For the military, removing the enemy and providing a secure environment that enables a provincial government to deliver basic services is a short-term win that elicits further funding to replicate that success elsewhere. Economic growth, however, cannot be measured in terms of immediate impact. Results take time. For example, over the past four years traditional business practices have been used to strengthen commercial agribusiness value chains in the Helmand and Kandahar provinces. U.S. foreign assistance in those areas has led to $43.4 million in domestic wheat sales and $28.2 million in export sales of fruits, nuts, and vegetables. More recently, assistance to the poultry industry in Helmand has generated more than $900,000 in sales of poultry, feed, and livestock, creating local jobs and reducing the dependency on imports from India, Pakistan, and Iran.

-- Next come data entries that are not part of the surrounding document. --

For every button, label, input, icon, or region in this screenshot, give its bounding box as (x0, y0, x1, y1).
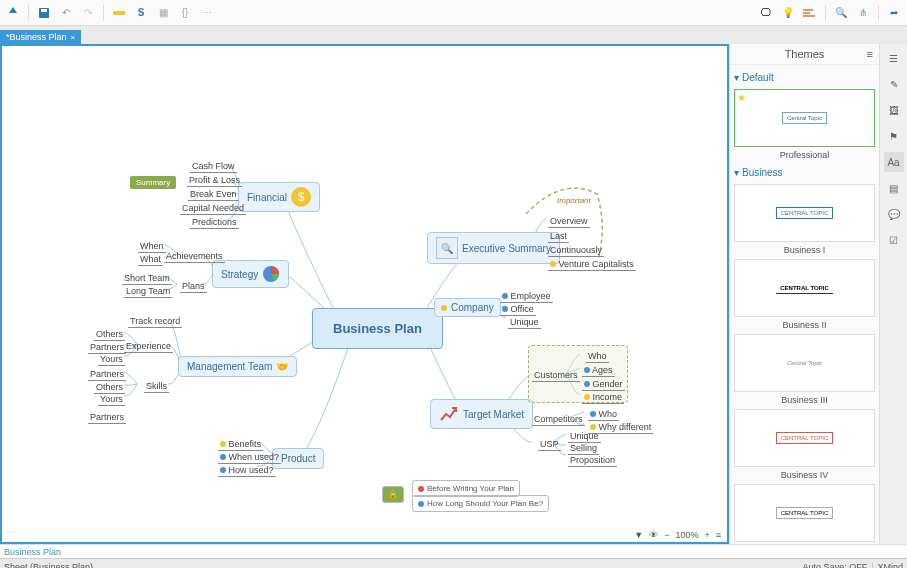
panel-menu-icon[interactable]: ≡ (867, 48, 873, 60)
sub-plans[interactable]: Plans (180, 280, 207, 293)
sub-gender[interactable]: Gender (582, 378, 625, 391)
undo-icon[interactable]: ↶ (57, 4, 75, 22)
section-default[interactable]: ▾ Default (734, 69, 875, 86)
sub-whenused[interactable]: When used? (218, 451, 281, 464)
sub-profitloss[interactable]: Profit & Loss (187, 174, 242, 187)
node-strategy[interactable]: Strategy (212, 260, 289, 288)
sub-benefits[interactable]: Benefits (218, 438, 263, 451)
sub-last[interactable]: Last (548, 230, 569, 243)
sub-continuous[interactable]: Continuously (548, 244, 604, 257)
theme-b3[interactable]: Central Topic (734, 334, 875, 392)
node-company[interactable]: Company (434, 298, 501, 317)
sub-overview[interactable]: Overview (548, 215, 590, 228)
sub-breakeven[interactable]: Break Even (188, 188, 239, 201)
mindmap-canvas[interactable]: Summary Important Business Plan Financia… (0, 44, 729, 544)
central-topic[interactable]: Business Plan (312, 308, 443, 349)
sub-competitors[interactable]: Competitors (532, 413, 585, 426)
theme-b1[interactable]: CENTRAL TOPIC (734, 184, 875, 242)
topic-icon[interactable] (110, 4, 128, 22)
redo-icon[interactable]: ↷ (79, 4, 97, 22)
node-exec-summary[interactable]: 🔍Executive Summary (427, 232, 560, 264)
marker-icon (441, 305, 447, 311)
sub-experience[interactable]: Experience (124, 340, 173, 353)
logo-icon[interactable] (4, 4, 22, 22)
sub-proposition[interactable]: Proposition (568, 454, 617, 467)
presentation-icon[interactable]: 🖵 (757, 4, 775, 22)
outline-icon[interactable]: ☰ (884, 48, 904, 68)
save-icon[interactable] (35, 4, 53, 22)
tab-bar: *Business Plan × (0, 26, 907, 44)
themes-icon[interactable]: Aa (884, 152, 904, 172)
sub-partners2[interactable]: Partners (88, 368, 126, 381)
bracket-icon[interactable]: {} (176, 4, 194, 22)
sub-trackrecord[interactable]: Track record (128, 315, 182, 328)
sub-howused[interactable]: How used? (218, 464, 276, 477)
sub-unique[interactable]: Unique (508, 316, 541, 329)
sheet-tab[interactable]: Business Plan (0, 544, 907, 558)
sub-others1[interactable]: Others (94, 328, 125, 341)
search-icon[interactable]: 🔍 (832, 4, 850, 22)
theme-label-b4: Business IV (734, 470, 875, 480)
panel-title: Themes≡ (730, 44, 879, 65)
idea-icon[interactable]: 💡 (779, 4, 797, 22)
theme-label-prof: Professional (734, 150, 875, 160)
theme-b5[interactable]: CENTRAL TOPIC (734, 484, 875, 542)
sub-capital[interactable]: Capital Needed (180, 202, 246, 215)
sub-employee[interactable]: Employee (500, 290, 553, 303)
file-tab[interactable]: *Business Plan × (0, 30, 81, 44)
theme-b2[interactable]: CENTRAL TOPIC (734, 259, 875, 317)
node-management[interactable]: Management Team🤝 (178, 356, 297, 377)
marker-icon[interactable]: ⚑ (884, 126, 904, 146)
edges (2, 46, 727, 542)
task-icon[interactable]: ☑ (884, 230, 904, 250)
boundary-icon[interactable]: ▦ (154, 4, 172, 22)
sub-who2[interactable]: Who (588, 408, 619, 421)
status-autosave: Auto Save: OFF (803, 562, 868, 569)
chart-arrow-icon (439, 404, 459, 424)
filter-icon[interactable]: ▼ (634, 530, 643, 540)
sub-yours1[interactable]: Yours (98, 353, 125, 366)
sub-predictions[interactable]: Predictions (190, 216, 239, 229)
sub-yours2[interactable]: Yours (98, 393, 125, 406)
fit-icon[interactable]: ≡ (716, 530, 721, 540)
image-icon[interactable]: 🖼 (884, 100, 904, 120)
more-icon[interactable]: ⋯ (198, 4, 216, 22)
tab-close-icon[interactable]: × (71, 33, 76, 42)
share-icon[interactable]: ⋔ (854, 4, 872, 22)
sub-who1[interactable]: Who (586, 350, 609, 363)
sub-office[interactable]: Office (500, 303, 536, 316)
sub-cashflow[interactable]: Cash Flow (190, 160, 237, 173)
gantt-icon[interactable] (801, 4, 819, 22)
summary-tag[interactable]: Summary (130, 176, 176, 189)
top-toolbar: ↶ ↷ S ▦ {} ⋯ 🖵 💡 🔍 ⋔ ➦ (0, 0, 907, 26)
node-financial[interactable]: Financial$ (238, 182, 320, 212)
notes-icon[interactable]: ▤ (884, 178, 904, 198)
important-label: Important (557, 196, 591, 205)
theme-label-b1: Business I (734, 245, 875, 255)
relationship-icon[interactable]: S (132, 4, 150, 22)
sub-skills[interactable]: Skills (144, 380, 169, 393)
zoom-in[interactable]: + (704, 530, 709, 540)
export-icon[interactable]: ➦ (885, 4, 903, 22)
theme-professional[interactable]: ★ Central Topic (734, 89, 875, 147)
section-business[interactable]: ▾ Business (734, 164, 875, 181)
sub-partners3[interactable]: Partners (88, 411, 126, 424)
sub-customers[interactable]: Customers (532, 369, 580, 382)
sub-short[interactable]: Short Team (122, 272, 172, 285)
float-lock[interactable]: 🔒 (382, 486, 404, 503)
sub-when[interactable]: When (138, 240, 166, 253)
sub-achievements[interactable]: Achievements (164, 250, 225, 263)
sub-what[interactable]: What (138, 253, 163, 266)
theme-b4[interactable]: CENTRAL TOPIC (734, 409, 875, 467)
sub-income[interactable]: Income (582, 391, 624, 404)
sub-usp[interactable]: USP (538, 438, 561, 451)
sub-long[interactable]: Long Team (124, 285, 172, 298)
eye-icon[interactable]: 👁 (649, 530, 658, 540)
comments-icon[interactable]: 💬 (884, 204, 904, 224)
zoom-out[interactable]: − (664, 530, 669, 540)
node-target-market[interactable]: Target Market (430, 399, 533, 429)
sub-ages[interactable]: Ages (582, 364, 615, 377)
sub-vc[interactable]: Venture Capitalists (548, 258, 636, 271)
format-icon[interactable]: ✎ (884, 74, 904, 94)
float-how-long[interactable]: How Long Should Your Plan Be? (412, 495, 549, 512)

Credit: US MilitaryThe economic model that generated these sales required time to be effective and convince occasionally competing interests that collaborative work could lead to better collective results. Often by the time positive results are achieved, unlike in a military campaign, circumstances have changed so much that only disciplined monitoring and evaluation can demonstrate the value of the U.S. government’s original contribution. And those evaluations make news only when they turn up waste or abuse.

New Problems, New Tools

Far from discouraging development assistance, such success stories have created a sense in many corners of the international development community that pockets of opportunity exist in conflict-affected countries. To address the specific challenges of working in these environments, USAID created an office of Conflict Management and Mitigation. This office, along with other tools and resources, demonstrates the commitment the development community is making to bring traditional economic growth and education opportunities to populations who don’t have the luxury of longer-term personal and communal planning.

Examples of supposed waste and abuse of funds distributed by international donors in the most challenging circumstances — lawless environments where war is still a daily reality — are often a snapshot in time. By definition, development is a long-term process. The current generation of policymakers isn’t the first to have little patience in demanding immediate impact from taxpayer dollars spent overseas. But increasingly, development projects are expected to solve the problems not only of historically inoperable states but also of those recently destroyed by war in equally short order. Advanced tools of warfare have greatly expedited our ability to project power. But the success of rebuilding a community, never mind a nation, should not be judged according to a military timeline.

Todd Diamond is director of Conflict and Disaster Management at Chemonics International, a Washington-based international development consulting firm, and a contributor to Foreign Policy in Focus.